1981 wanderte er ein zweites Mal nach Kanada aus und wurde der Energieberater der 200 Schulen des Edmonton Public School Board in der Provinz Alberta.
Eckhart Stoyke ist der Gründer der Firma EEC Energy and Environmental Consulting Inc. und entwickelte das Konzept für das Öko-Schulprogramm (Die Firma EEC und das Öko-Schulprogramm wurden im Januar 2004 auf Carbon Busters Inc. (CBI) und Öko-Smart Programm umbenannt).

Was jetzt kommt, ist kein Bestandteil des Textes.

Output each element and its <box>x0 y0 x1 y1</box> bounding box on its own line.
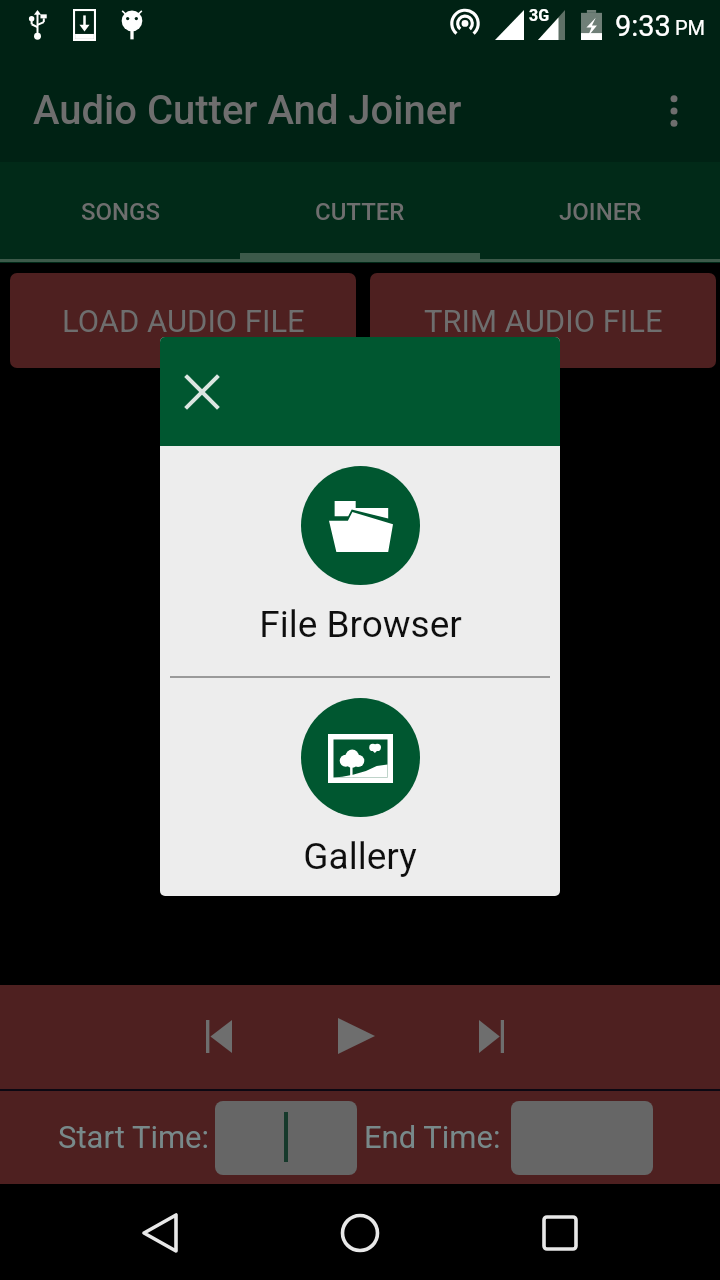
button[interactable]: Gallery <box>160 678 560 896</box>
button[interactable] <box>215 1101 357 1175</box>
button[interactable]: SONGS <box>0 162 240 263</box>
staticText: CUTTER <box>315 198 405 226</box>
staticText: TRIM AUDIO FILE <box>424 303 663 339</box>
button[interactable]: Next <box>452 985 531 1089</box>
button[interactable]: More options <box>650 87 698 135</box>
staticText: Audio Cutter And Joiner <box>33 87 462 134</box>
staticText: Gallery <box>303 835 417 878</box>
button[interactable]: Play <box>316 985 395 1089</box>
staticText: JOINER <box>559 198 642 226</box>
button[interactable]: Back <box>124 1197 196 1269</box>
button[interactable]: CUTTER <box>240 162 480 263</box>
staticText: Start Time: <box>58 1119 210 1155</box>
button[interactable]: Recents <box>524 1197 596 1269</box>
staticText: LOAD AUDIO FILE <box>62 303 305 339</box>
button[interactable]: TRIM AUDIO FILE <box>370 273 716 368</box>
button[interactable]: LOAD AUDIO FILE <box>10 273 356 368</box>
staticText: 9:33 <box>615 9 671 43</box>
button[interactable]: Home <box>324 1197 396 1269</box>
button[interactable]: File Browser <box>160 446 560 676</box>
button[interactable] <box>511 1101 653 1175</box>
button[interactable]: JOINER <box>480 162 720 263</box>
staticText: File Browser <box>259 603 462 646</box>
button[interactable]: Previous <box>179 985 258 1089</box>
staticText: End Time: <box>364 1119 501 1155</box>
button[interactable]: Close <box>174 364 230 420</box>
staticText: PM <box>675 16 706 39</box>
staticText: SONGS <box>81 198 160 226</box>
staticText: 3G <box>529 6 550 25</box>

Das Öko-Smart Programm beruht auf Eckhart Stoykes 11-jähriger Erfahrung beim Edmonton Public School Board. Dort eignete er sich als Energieberater der 200 Edmontoner Schulen Wissen über schulische Einsparpotentiale an. Das Programm, welches in dieser Tätigkeit entstand, erhielt die folgenden Auszeichnungen: "Bundesweit bestes Energiesparprogramm" vom kanadischen Ministerium für Energie und Ressourcen und "Bestes Energiesparprogramm" von der Vereinigung der Ingenieure im Energiewesen. In seiner Arbeit als Energieberater trug Herr Stoyke dazu bei, dass Schulen bis dato Einsparungen in Höhe von über 10 Millionen Euro erzielten.
In seiner jetzigen Tätigkeit als leitender Energieberater bei Öko-Smart beschäftigt sich Eckhart Stoyke hauptsächlich mit der Entwicklung von Betriebsmittel-Einsparkonzepten für Schulgebäude und deren praktische Umsetzung.
Veröffentlichungen:
Stoyke, Eckhart. 1981. Slops and Residue Disposal - a new approach. In: MariChem 80 Proceedings: Conference on the Marine Transportation, Handling and Storage of Bulk Chemicals (London, 21-23.10.1980). Orion Print Services, Luton, England, Seiten 147-153.